# Having a Problem Responding to Posts



## carmen ohio (Sep 24, 2012)

I'm having a problem with the TAM site. When I click on "Quote" to respond to a post, the box that pops up is empty. In the past, it always contained the message to which I was responding.

I've tried logging out and back in and cleared all the cookies and history in my browser but continue to have the problem.

What can I do to resolve this issue?

Thanks,

carmen ohio


----------



## Uptown (Mar 27, 2010)

Hello, OSU. I have the same problem when the post is very long. The short and medium posts always show up between the "quotes" in the response box but the long ones do not -- with the result that the box is empty. 

Similarly, if I am trying to edit my own post, the edit box will be blank when it opens if my post is very long. In that case, my work-around is to copy my post and paste it into the edit box.
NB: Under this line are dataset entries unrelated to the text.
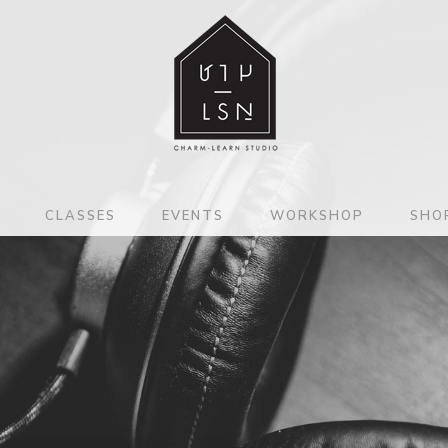
CLASSES
EVENTS
WORKSHOP
SHO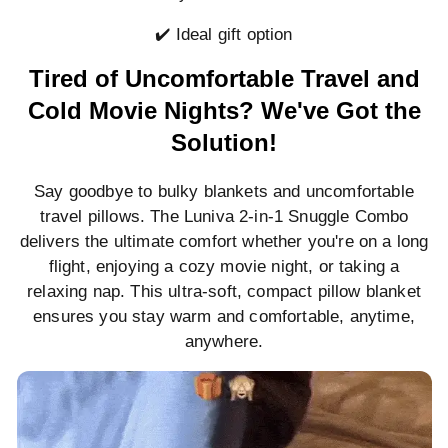
✔️ Ideal gift option
Tired of Uncomfortable Travel and
Cold Movie Nights? We've Got the
Solution!
Say goodbye to bulky blankets and uncomfortable
travel pillows. The Luniva 2-in-1 Snuggle Combo
delivers the ultimate comfort whether you're on a long
flight, enjoying a cozy movie night, or taking a
relaxing nap. This ultra-soft, compact pillow blanket
ensures you stay warm and comfortable, anytime,
anywhere.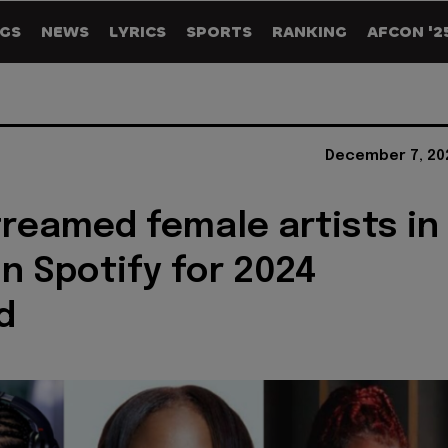
GS
NEWS
LYRICS
SPORTS
RANKING
AFCON '2
December 7, 20
reamed female artists in
on Spotify for 2024
d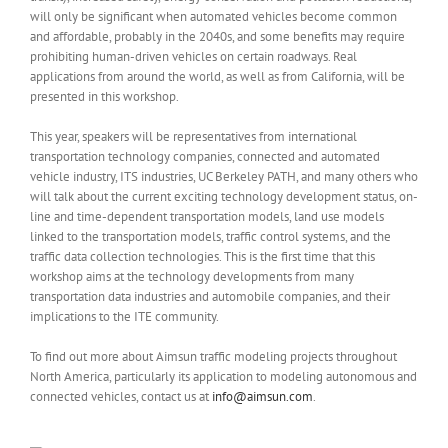
will only be significant when automated vehicles become common
and affordable, probably in the 2040s, and some benefits may require
prohibiting human-driven vehicles on certain roadways. Real
applications from around the world, as well as from California, will be
presented in this workshop.
This year, speakers will be representatives from international
transportation technology companies, connected and automated
vehicle industry, ITS industries, UC Berkeley PATH, and many others who
will talk about the current exciting technology development status, on-
line and time-dependent transportation models, land use models
linked to the transportation models, traffic control systems, and the
traffic data collection technologies. This is the first time that this
workshop aims at the technology developments from many
transportation data industries and automobile companies, and their
implications to the ITE community.
To find out more about Aimsun traffic modeling projects throughout
North America, particularly its application to modeling autonomous and
connected vehicles, contact us at
info@aimsun.com
.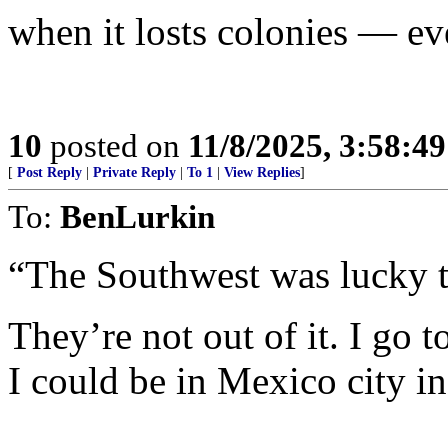
when it losts colonies — e
10
posted on
11/8/2025, 3:58:4
[
Post Reply
|
Private Reply
|
To 1
|
View Replies
]
To:
BenLurkin
“The Southwest was lucky to
They’re not out of it. I go
I could be in Mexico city i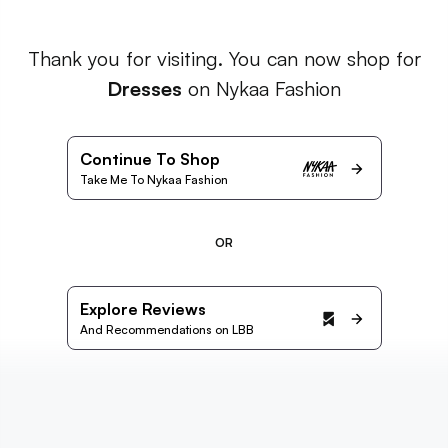
Thank you for visiting. You can now shop for
Dresses
on Nykaa Fashion
Continue To Shop
Take Me To Nykaa Fashion
OR
Explore Reviews
And Recommendations on LBB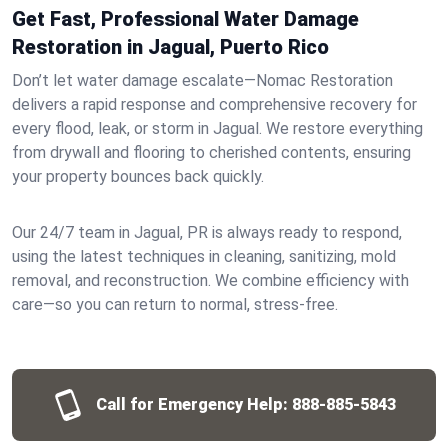
Get Fast, Professional Water Damage
Restoration in Jagual, Puerto Rico
Don’t let water damage escalate—Nomac Restoration
delivers a rapid response and comprehensive recovery for
every flood, leak, or storm in Jagual. We restore everything
from drywall and flooring to cherished contents, ensuring
your property bounces back quickly.
Our 24/7 team in Jagual, PR is always ready to respond,
using the latest techniques in cleaning, sanitizing, mold
removal, and reconstruction. We combine efficiency with
care—so you can return to normal, stress-free.
Call for Emergency Help:
888-885-5843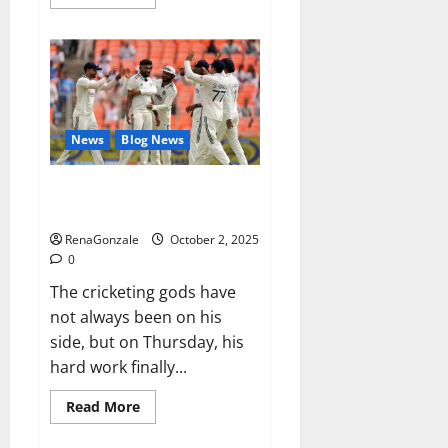
more
about
RagnarX
ME
Gummies
US/
UK/
AU/
NZ/
CA/
News
Blog News
PR
Reviews?
Siraj’s wobble-seam wizardry
brings Ahmedabad alive
RenaGonzale
October 2, 2025
0
The cricketing gods have
not always been on his
side, but on Thursday, his
hard work finally...
Read
Read More
more
about
Siraj’s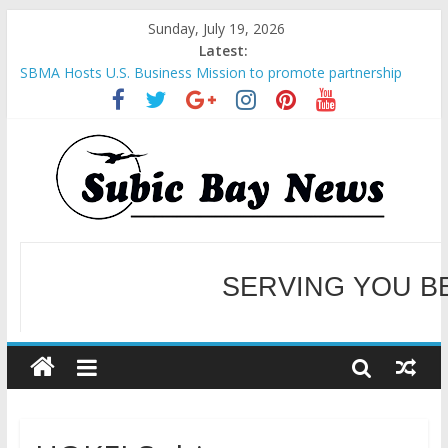
Sunday, July 19, 2026
Latest:
SBMA Hosts U.S. Business Mission to promote partnership
and growth in Subic Bay
BCDA launches inaugural Ecozones Color Run Fest across four
premier destinations
SM recognized in UN Annual Report for Transforming Retail
Spaces into Platforms for Global Causes
SERVING YOU B
Subic Bay News Vol 19 No 25
Inter-Agency Meeting Tackles Next Steps for Subic E-Waste
Shipments
WELCOME TO OUR NE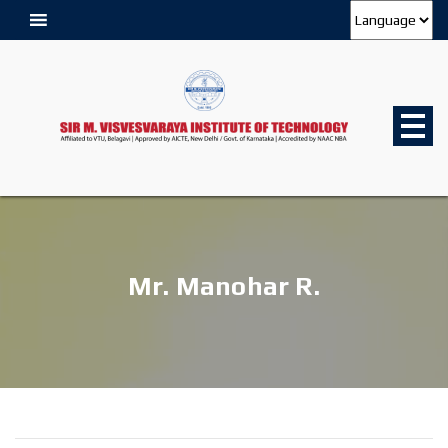
Mr. Manohar R.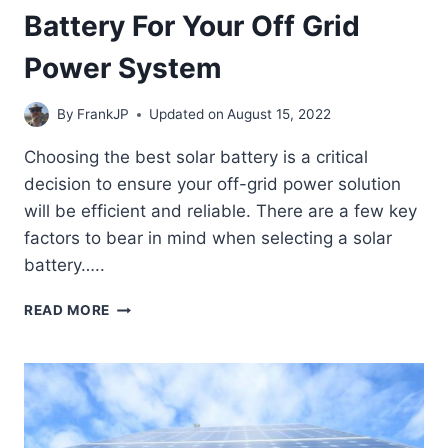
Battery For Your Off Grid
Power System
By
FrankJP
Updated on
August 15, 2022
Choosing the best solar battery is a critical
decision to ensure your off-grid power solution
will be efficient and reliable. There are a few key
factors to bear in mind when selecting a solar
battery…..
CHOOSING
READ MORE
THE
BEST
SOLAR
BATTERY
FOR
YOUR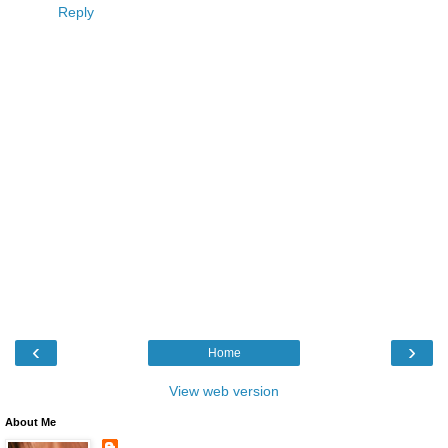
Reply
‹
›
Home
View web version
About Me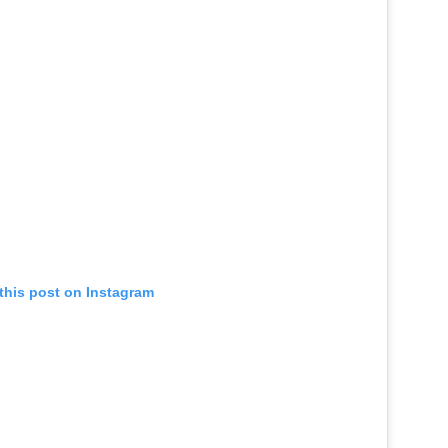
this post on Instagram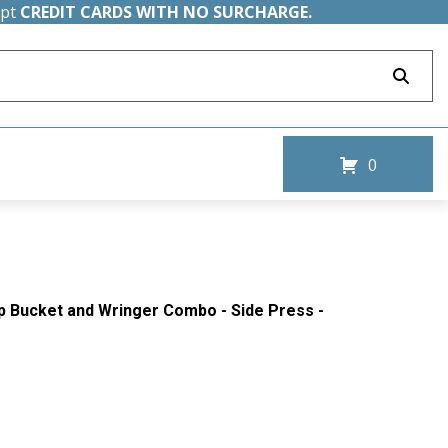
ept
CREDIT CARDS WITH NO SURCHARGE.
0
Mop Bucket and Wringer Combo - Side Press -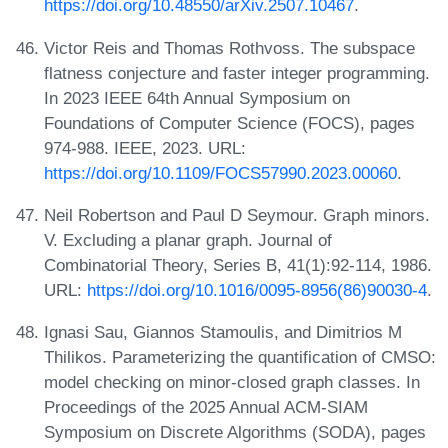
https://doi.org/10.48550/arXiv.2507.10467
.
Victor Reis and Thomas Rothvoss. The subspace
flatness conjecture and faster integer programming.
In 2023 IEEE 64th Annual Symposium on
Foundations of Computer Science (FOCS), pages
974-988. IEEE, 2023. URL:
https://doi.org/10.1109/FOCS57990.2023.00060
.
Neil Robertson and Paul D Seymour. Graph minors.
V. Excluding a planar graph. Journal of
Combinatorial Theory, Series B, 41(1):92-114, 1986.
URL:
https://doi.org/10.1016/0095-8956(86)90030-4
.
Ignasi Sau, Giannos Stamoulis, and Dimitrios M
Thilikos. Parameterizing the quantification of CMSO:
model checking on minor-closed graph classes. In
Proceedings of the 2025 Annual ACM-SIAM
Symposium on Discrete Algorithms (SODA), pages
You likely can do the same when responding to a long post.


----------



## Administrator (May 8, 2013)

carmen ohio said:


> I'm having a problem with the TAM site. When I click on "Quote" to respond to a post, the box that pops up is empty. In the past, it always contained the message to which I was responding.
> 
> I've tried logging out and back in and cleared all the cookies and history in my browser but continue to have the problem.
> 
> ...





Uptown said:


> Hello, OSU. I have the same problem when the post is very long. The short and medium posts always show up between the "quotes" in the response box but the long ones do not -- with the result that the box is empty.
> 
> Similarly, if I am trying to edit my own post, the edit box will be blank when it opens if my post is very long. In that case, my work-around is to copy my post and paste it into the edit box. You likely can do the same when responding to a long post.



What browser are you guys using as it seems like the quote function on my end is working fine using FireFox?

regards,

MD


----------



## Uptown (Mar 27, 2010)

Firefox. Haven't had the problem in several weeks, however. I suspect the message was too long that I had tried to edit.


----------